Whenever I am searching for something which is high in fibers, low in calories and carbs, I always opt for lentils.
Mixed veg dhals, lentil soup and lentil pancakes are instant hit with me.
I have done a version of lentil pancakes in one pf my past posts here and here.
The pancakes that I am going to talk about today make for a great breakfast with a boost of protein and veggies. They taste really good and keep you full for a long time.
1. Same quantity of yellow mung dal bean and channa dal. You can mix and match the lentils. I sometimes use white urad also.
2. Mix the lentils and soak overnight. Next morning drain and wash well. Grind to a fine smooth paste. Add water accordingly to make a smooth paste (neither thick nor runny).
3. 1 small onion finely chopped.
4. 1 small tomato fine chopped.
5. 1 small bowl paneer crushed.
6. green chilies finely chopped.
7. 1 bowl french beans finely chopped and steamed. I add little water in the bowl and microwave for 3 minutes and I get steamed french beans.
8. Salt and black pepper to taste.
9. Finely chopped green coriander.
1. Heat non stick pan with few drops of oil. Stick to 1 tsp oil for 2 pancakes.
2. Now pour the batter on the pan. Do not add lots of batter and make the pancake thick, come on we are on a diet and we cannot blow it by eat huge thick pancakes.
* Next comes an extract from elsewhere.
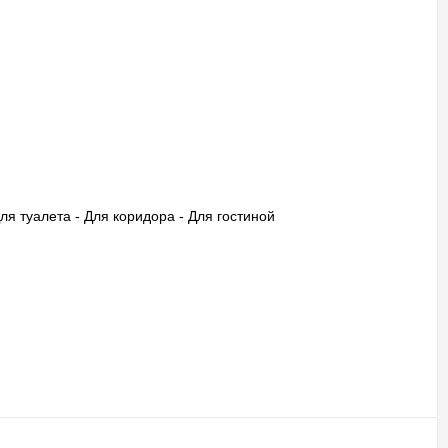
Для туалета - Для коридора - Для гостиной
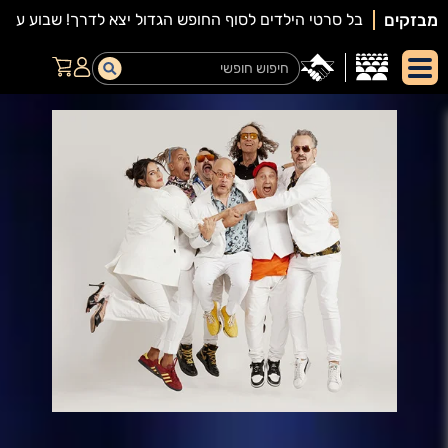
מבזקים
יאור
מופע:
SO keep the thickness of your pancake medium.
3. Arrange the veggies on the top of pancake. Sprinkle salt and black pepper. Also sprinkle drops of oil over the veggies (so that when you turn the pancake the veggies will get a crisp texture)
4. Once the bottom side is cooked, flip the pancake and let the veggies cook for 2 minutes. The veggies are cooked if you are able to move the pancake.
5. Server hot.
Treat your hunger with tasty low cal food.